What is the Dow theory? The basis of technical analysis needs to be known


What is the dow theory

What is the Dow theory?

Dow Theory is the cornerstone of technical analysis in forex markets, trade coin, .. help reflect available information and market volatility.

Watch now: What is technical analysis? Detailed instructions for beginners

Dow Theory was first introduced by Charles Dow. After his death, William Hamilton continued his work. In 1932, his work was published jointly with the name Dow Theory of Robert Rhea.

It is the first theory to explain that the market moves in trend. And while a lot has changed in the stock market,forex, electronic money… Over the years, the fundamental tenets of Dow Theory have remained valid.

If it comes to the outstanding technical analysis tools commonly used today like Trendline, RSI, MACD, ... good Elliott wave. You should remember that Dow Theory is one of the foundations of those tools.

Principles of Dow Theory

These principles have been developed by Charles H Dow over many years of market observation. Whether in the era of technological development today. With the market moving continuously, Dow theory has always been applied appropriately.

The Dow theory consists of 6 important principles:

Market price movements reflect all

This principle reflects the whole market activity of investors. It includes people who have insight and have the best information on trends and events.
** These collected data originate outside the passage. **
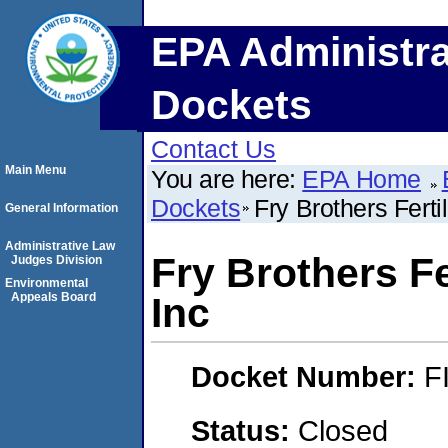
EPA Administra
Dockets
Contact Us
Main Menu
You are here:
EPA Home
Dockets
Fry Brothers Ferti
General Information
Administrative Law
Fry Brothers Fe
Judges Division
Environmental
Appeals Board
Inc
Docket Number:
F
Status:
Closed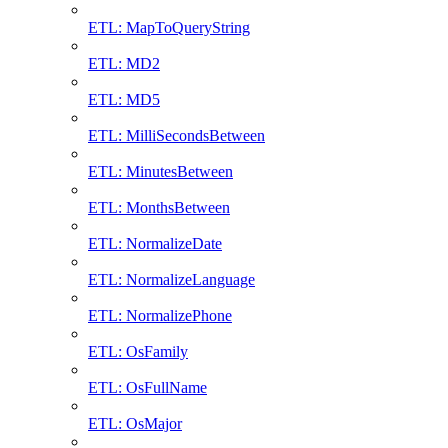
ETL: MapToQueryString
ETL: MD2
ETL: MD5
ETL: MilliSecondsBetween
ETL: MinutesBetween
ETL: MonthsBetween
ETL: NormalizeDate
ETL: NormalizeLanguage
ETL: NormalizePhone
ETL: OsFamily
ETL: OsFullName
ETL: OsMajor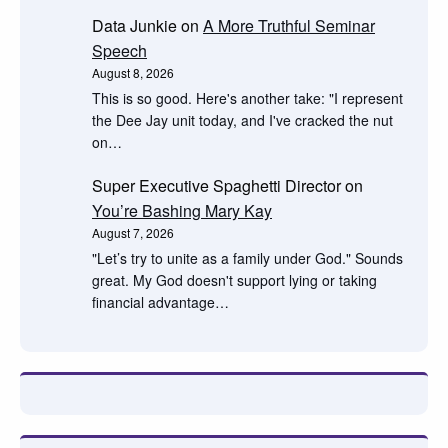
Data Junkie
on
A More Truthful Seminar
Speech
August 8, 2026
This is so good. Here's another take: "I represent
the Dee Jay unit today, and I've cracked the nut
on…
Super Executive Spaghetti Director
on
You’re Bashing Mary Kay
August 7, 2026
"Let’s try to unite as a family under God." Sounds
great. My God doesn't support lying or taking
financial advantage…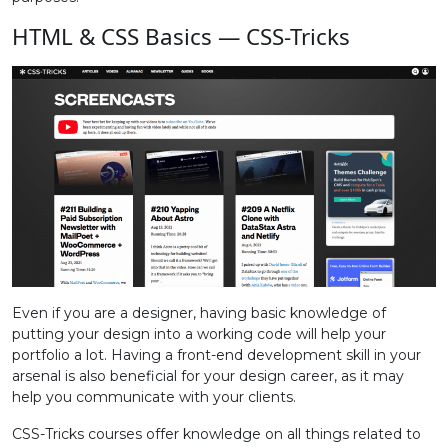
HTML & CSS Basics — CSS-Tricks
Even if you are a designer, having basic knowledge of
putting your design into a working code will help your
portfolio a lot. Having a front-end development skill in your
arsenal is also beneficial for your design career, as it may
help you communicate with your clients.
CSS-Tricks courses offer knowledge on all things related to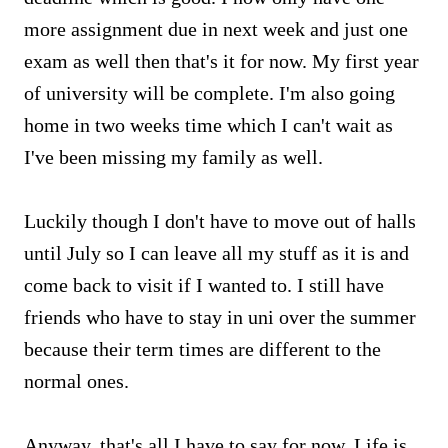
more assignment due in next week and just one
exam as well then that's it for now. My first year
of university will be complete. I'm also going
home in two weeks time which I can't wait as
I've been missing my family as well.
Luckily though I don't have to move out of halls
until July so I can leave all my stuff as it is and
come back to visit if I wanted to. I still have
friends who have to stay in uni over the summer
because their term times are different to the
normal ones.
Anyway, that's all I have to say for now. Life is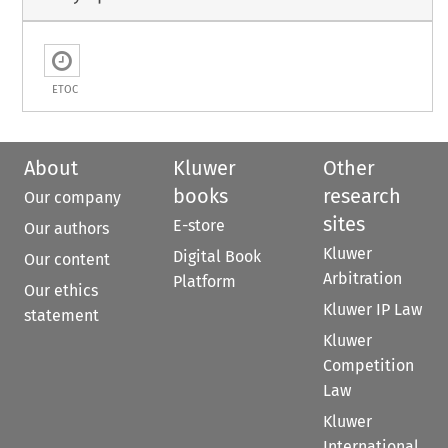
ETOC
About
Kluwer
Other
books
research
Our company
sites
E-store
Our authors
Kluwer
Digital Book
Our content
Arbitration
Platform
Our ethics
Kluwer IP Law
statement
Kluwer
Competition
Law
Kluwer
International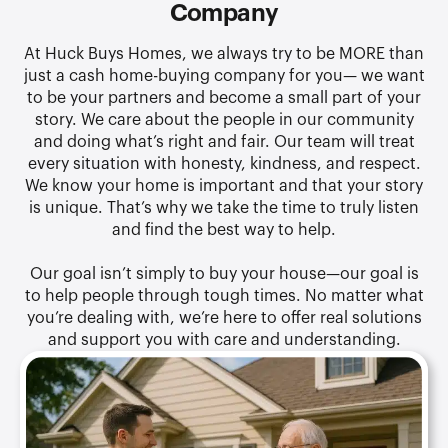
Company
At Huck Buys Homes, we always try to be MORE than
just a cash home-buying company for you— we want
to be your partners and become a small part of your
story. We care about the people in our community
and doing what’s right and fair. Our team will treat
every situation with honesty, kindness, and respect.
We know your home is important and that your story
is unique. That’s why we take the time to truly listen
and find the best way to help.
Our goal isn’t simply to buy your house—our goal is
to help people through tough times. No matter what
you’re dealing with, we’re here to offer real solutions
and support you with care and understanding.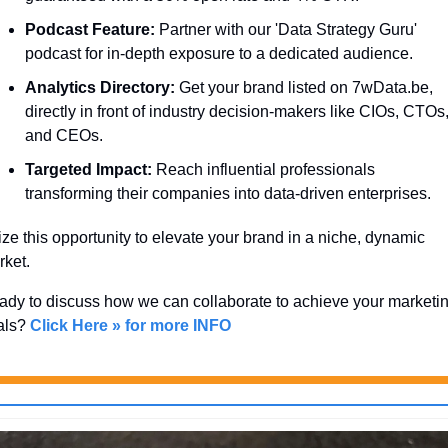
Podcast Feature:
 Partner with our 'Data Strategy Guru' 
podcast for in-depth exposure to a dedicated audience.
Analytics Directory:
 Get your brand listed on 7wData.be, 
directly in front of industry decision-makers like CIOs, CTOs,
and CEOs.
Targeted Impact:
 Reach influential professionals 
transforming their companies into data-driven enterprises.
ze this opportunity to elevate your brand in a niche, dynamic 
ket. 
dy to discuss how we can collaborate to achieve your marketin
als? 
Click Here » for more INFO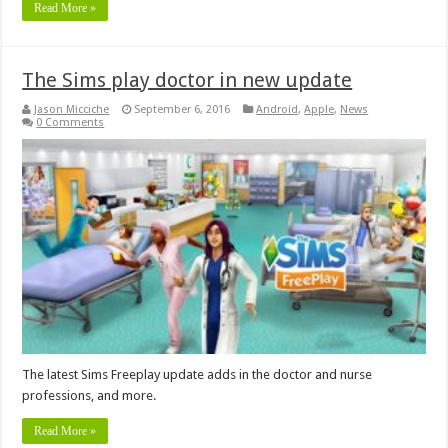
Read More »
The Sims play doctor in new update
Jason Micciche
September 6, 2016
Android
,
Apple
,
News
0 Comments
The latest Sims Freeplay update adds in the doctor and nurse
professions, and more.
Read More »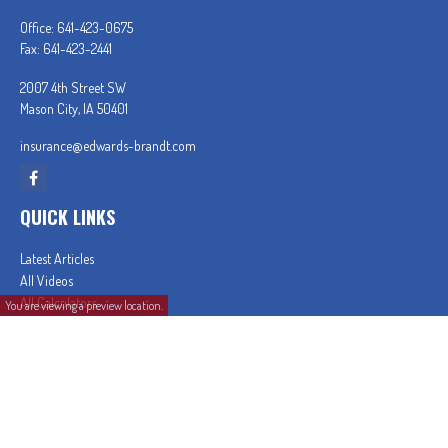
Office:
641-423-0675
Fax:
641-423-2441
2007 4th Street SW
Mason City,
IA
50401
insurance@edwards-brandt.com
QUICK LINKS
Latest Articles
All Videos
All Calculators
You are viewing a preview location.
In partnership with First MainStreet Insurance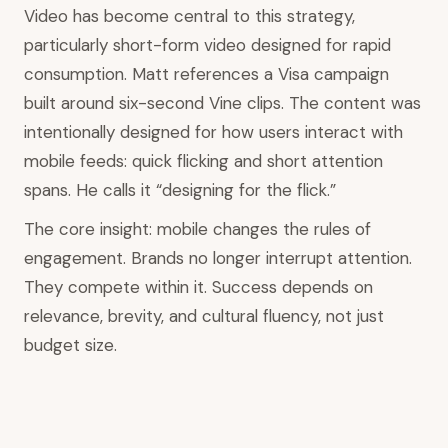
Video has become central to this strategy,
particularly short-form video designed for rapid
consumption. Matt references a Visa campaign
built around six-second Vine clips. The content was
intentionally designed for how users interact with
mobile feeds: quick flicking and short attention
spans. He calls it “designing for the flick.”
The core insight: mobile changes the rules of
engagement. Brands no longer interrupt attention.
They compete within it. Success depends on
relevance, brevity, and cultural fluency, not just
budget size.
Stock market indices devalue everything known and unknown in the public domain. If an unexpected event occurs, stock market indices will quickly re-examine themselves to reflect their correct values.

The market has 3 trends

The long-term trend of stock prices is called the main trend. This trend indicates an upward or downward trend that lasts for a year or several and results in an increase or decrease.

On the main trend line, there are periods that are interrupted by secondary trends that go against the main trend, which are reactions or corrections when the main trend goes up or down excessively in a certain period. there.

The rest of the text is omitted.